日本の製造業を支える現場に、革新的な風が吹き込んでいます。東芝産業機器システムが2019年12月05日に発表した、スマートフォンを活用したモーター検査システムが大きな注目を集めているのをご存知でしょうか。これは、iPhoneのマイクを利用してモーターの駆動音を収集し、目には見えない故障の予兆を瞬時に検知する画期的な仕組みです。

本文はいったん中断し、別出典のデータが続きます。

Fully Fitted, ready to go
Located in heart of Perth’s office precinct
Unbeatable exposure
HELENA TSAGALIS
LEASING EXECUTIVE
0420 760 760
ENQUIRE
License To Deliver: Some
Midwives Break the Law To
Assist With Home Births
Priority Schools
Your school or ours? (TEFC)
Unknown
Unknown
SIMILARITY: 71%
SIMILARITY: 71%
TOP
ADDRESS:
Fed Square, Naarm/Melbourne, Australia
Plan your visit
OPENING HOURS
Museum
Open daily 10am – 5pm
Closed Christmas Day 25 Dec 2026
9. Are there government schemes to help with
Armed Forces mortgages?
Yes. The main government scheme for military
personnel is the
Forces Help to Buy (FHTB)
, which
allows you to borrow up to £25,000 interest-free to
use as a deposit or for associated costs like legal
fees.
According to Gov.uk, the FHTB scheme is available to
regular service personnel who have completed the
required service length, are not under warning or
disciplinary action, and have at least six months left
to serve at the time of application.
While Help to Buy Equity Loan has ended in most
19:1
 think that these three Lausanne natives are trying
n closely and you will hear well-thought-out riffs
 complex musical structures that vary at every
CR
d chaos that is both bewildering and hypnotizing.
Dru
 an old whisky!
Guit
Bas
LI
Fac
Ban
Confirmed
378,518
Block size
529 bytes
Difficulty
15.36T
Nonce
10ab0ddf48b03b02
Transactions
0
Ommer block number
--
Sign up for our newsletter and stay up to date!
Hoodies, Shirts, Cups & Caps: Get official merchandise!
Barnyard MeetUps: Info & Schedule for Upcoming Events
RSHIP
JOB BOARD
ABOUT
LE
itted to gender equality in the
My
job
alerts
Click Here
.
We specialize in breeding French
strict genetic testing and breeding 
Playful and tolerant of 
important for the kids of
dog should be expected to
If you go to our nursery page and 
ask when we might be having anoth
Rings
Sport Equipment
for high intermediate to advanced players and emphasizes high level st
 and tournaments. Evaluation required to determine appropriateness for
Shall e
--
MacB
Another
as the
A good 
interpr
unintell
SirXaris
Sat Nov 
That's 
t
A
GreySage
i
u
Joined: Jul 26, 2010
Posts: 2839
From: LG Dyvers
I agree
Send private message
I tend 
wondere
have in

SNS上では「ついにベテランの勘がアプリになるのか」「iPhoneひとつで点検できるなら、現場の荷物が減って助かる」といった驚きと期待の声が広がっています。これまで熟練の技術者がその「耳」で聞き分けてきた微細な変化を、データとして可視化できる点は、まさにデジタル変革の象徴と言えるでしょう。
周波数分析が解き明かす「故障のサイン」
このシステムが優れているのは、単に音の大きさを測るだけではない点にあります。高度な「周波数分析」を用いることで、音が持つ特定のリズムや波形を解析し、異常の有無を判定します。周波数分析とは、音を成分ごとに分解して、どの音域に特徴が出ているかを調べる技術のことです。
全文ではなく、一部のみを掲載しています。